7 Senate Park Commission models at the National Building Museum

One of these 1902 scale models shows the grandiose facelift that the McMillan Commission wanted to give the area that became today’s National Mall; the other shows the land as it was at the time. There’s a stark contrast between the disorganized, segmented layout of 1901 (with its railroad depot at Sixth and B streets) and the open, unifying design for the 20th century, featuring classic Roman-influenced buildings lining the lawn and a new memorial area west of the Washington Monument. The plan impressed President Roosevelt and Congress enough that they adopted most of it.

8 Chalice of the Abbot Suger of Saint-Denis at the National Gallery of Art

A treasure in every sense of the word, this sacramental cup is as rare as it is beautiful. It’s a wonder that one of the finest, most important goldsmith works of the Middle Ages resides in the United States; it was lost to France during the French Revolution and emerged in one of the National Gallery’s original collections. The chalice was crafted for the Abbey of Saint-Denis (just outside Paris) in the 12th century and incorporates a sardonyx cup, probably from Egypt, carved in the first or second century BC.

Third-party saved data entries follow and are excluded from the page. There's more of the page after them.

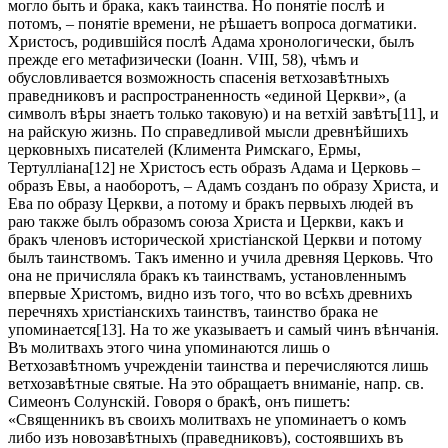
могло быть и брака, какъ таинства. Но понятіе послѣ и
потомъ, – понятіе времени, не рѣшаетъ вопроса догматики.
Христосъ, родившійся послѣ Адама хронологически, былъ
прежде его метафизически (Іоанн. VIII, 58), чѣмъ и
обусловливается возможность спасенія ветхозавѣтныхъ
праведниковъ и распространенность «единой Церкви», (а
символъ вѣры знаетъ только таковую) и на ветхій завѣтъ[11], и
на райскую жизнь. По справедливой мысли древнѣйшихъ
церковныхъ писателей (Климента Римскаго, Ермы,
Тертулліана[12] не Христосъ есть образъ Адама и Церковь –
образъ Евы, а наоборотъ, – Адамъ созданъ по образу Христа, и
Ева по образу Церкви, а потому и бракъ первыхъ людей въ
раю также былъ образомъ союза Христа и Церкви, какъ и
бракъ членовъ исторической христіанской Церкви и потому
былъ таинствомъ. Такъ именно и учила древняя Церковь. Что
она не причисляла бракъ къ таинствамъ, установленнымъ
впервые Христомъ, видно изъ того, что во всѣхъ древнихъ
перечняхъ христіанскихъ таинствъ, таинство брака не
упоминается[13]. На то же указываетъ и самый чинъ вѣнчанія.
Въ молитвахъ этого чина упоминаются лишь о
Ветхозавѣтномъ учрежденіи таинства и перечисляются лишь
ветхозавѣтные святые. На это обращаетъ вниманіе, напр. св.
Симеонъ Солунскій. Говоря о бракѣ, онъ пишетъ:
«Священникъ въ своихъ молитвахъ не упоминаетъ о комъ
либо изъ новозавѣтныхъ (праведниковъ), состоявшихъ въ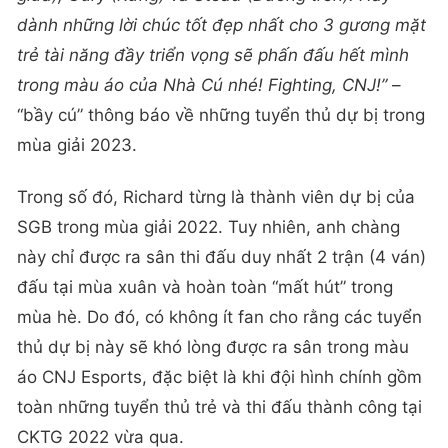
dành những lời chúc tốt đẹp nhất cho 3 gương mặt
trẻ tài năng đầy triển vọng sẽ phấn đấu hết mình
trong màu áo của Nhà Cú nhé! Fighting, CNJ!”
–
“bầy cú” thông báo về những tuyển thủ dự bị trong
mùa giải 2023.
Trong số đó, Richard từng là thành viên dự bị của
SGB trong mùa giải 2022. Tuy nhiên, anh chàng
này chỉ được ra sân thi đấu duy nhất 2 trận (4 ván)
đấu tại mùa xuân và hoàn toàn “mất hút” trong
mùa hè. Do đó, có không ít fan cho rằng các tuyển
thủ dự bị này sẽ khó lòng được ra sân trong màu
áo CNJ Esports, đặc biệt là khi đội hình chính gồm
toàn những tuyển thủ trẻ và thi đấu thành công tại
CKTG 2022 vừa qua.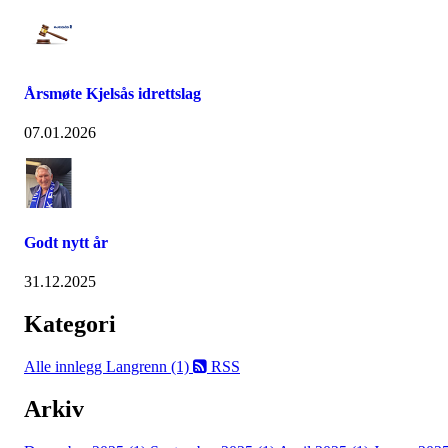
Årsmøte Kjelsås idrettslag
07.01.2026
Godt nytt år
31.12.2025
Kategori
Alle innlegg
Langrenn (1)
RSS
Arkiv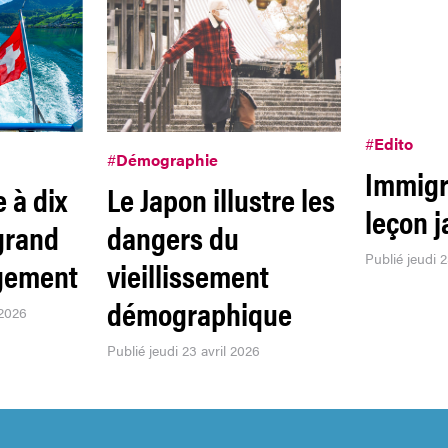
#
Edito
#
Démographie
Immigr
 à dix
Le Japon illustre les
leçon 
 grand
dangers du
Publié jeudi 2
agement
vieillissement
démographique
 2026
Publié jeudi 23 avril 2026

9 “Niagara” by Frederic Edwin Church at the Corcoran Gallery of Art

The United States of the 1800s found its metaphors for power and pioneering spirit in its natural wonders: the Adirondacks, the Delaware River, Niagara Falls. The Hudson River School artists, among whom Church was a principal figure, captured them in their romantic landscapes, and perhaps the most iconic was “Niagara.” When Church painted this view in the 1850s, the falls were an exotic sight—they were in the middle of the wilderness, and only Indian-led travelers could reach them. Church approached his composition in an unusual way: The view is panoramic and unframed by any piece of the landscape, pushing the viewer right into the water and to the perilous edge of the falls. The effect takes the work beyond beautiful into the sublime.

10 Heinrich Schliemann’s Trojan Artifact Collection at the National Museum of Natural History

It’s hard to say which is more intriguing: these 5,000-year-old relics from Troy or the story of how they were found. The adventurous Schliemann was a renegade archaeologist whose obsession of finding the Trojan city of legend was rooted in his boyhood readings of Homer’s epics. Financial ups and downs landed him in Turkey in the 1860s, where he became a partner in a dig for the ancient city. Schliemann’s venture uncovered—and many say ruined—several layers of Troy spanning hundreds of years. He laid claim to many of the artifacts, some through smuggling, that were unearthed. The relics at the museum, which serve as valuable evidence of this advanced civilization, include several cups and jugs, figurines, weights for calculating trade, a metal knife, and tools made of bone, stone, and iron.